Suppose the government of a municipality is trying to determine how to deal with pesticide contamination of its water supply. It wants to undertake a benefit-cost analysis of two alternative policy options for controlling pesticides:
- Upgrading its municipal water treatment plant to remove the pesticides, or
- Banning the use of the offending pesticides in the metropolitan area.
Assume that either technique reduces the pesticides to a level that does not adversely affect human health. The costs of these control options are as follows:
- Municipal treatment upgrades: Capital costs = $20-million. The new plant is constructed over the course of the initial year. It starts operating at the end of this year. Once the plant begins operation, it has operating costs of $1-million per year. Once constructed, the plant lasts for five years, then must be replaced with a new plant.
- Pesticide ban: Annual operating costs due to substitution of non-toxic methods of controlling "pests" = $3.5-million each year.

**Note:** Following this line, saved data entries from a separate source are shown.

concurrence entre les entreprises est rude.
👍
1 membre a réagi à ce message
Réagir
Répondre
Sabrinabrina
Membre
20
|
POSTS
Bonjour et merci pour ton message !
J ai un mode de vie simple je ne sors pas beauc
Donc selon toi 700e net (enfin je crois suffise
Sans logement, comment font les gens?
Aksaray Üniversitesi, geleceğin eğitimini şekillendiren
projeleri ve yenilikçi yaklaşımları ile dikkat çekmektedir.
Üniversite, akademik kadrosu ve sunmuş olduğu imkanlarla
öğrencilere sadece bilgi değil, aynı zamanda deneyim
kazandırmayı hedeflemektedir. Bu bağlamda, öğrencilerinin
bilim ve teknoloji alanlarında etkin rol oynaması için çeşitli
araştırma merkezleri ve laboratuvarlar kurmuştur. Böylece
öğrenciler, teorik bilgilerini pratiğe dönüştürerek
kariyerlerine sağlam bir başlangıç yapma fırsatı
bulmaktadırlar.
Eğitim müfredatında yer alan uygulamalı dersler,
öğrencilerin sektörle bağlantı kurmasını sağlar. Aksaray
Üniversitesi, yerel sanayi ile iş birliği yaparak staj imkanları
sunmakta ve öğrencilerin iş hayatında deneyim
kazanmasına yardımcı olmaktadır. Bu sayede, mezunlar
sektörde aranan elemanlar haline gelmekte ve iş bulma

Let the discount rate be 5 percent. The municipality's planning horizon is 10 years. Suppose the present value of the benefits of the project are $40-million. Which project should the municipality adopt?
Assume now that the benefits differ by the type of treatment option chosen. In particular, they remain at a present value of $40-million for the pesticide ban, but there would be additional benefits in the form of less damage to ecosystems from the treatment plant. How high would these benefits have to be each year to make the government indifferent between choosing the treatment plant or the pesticide ban?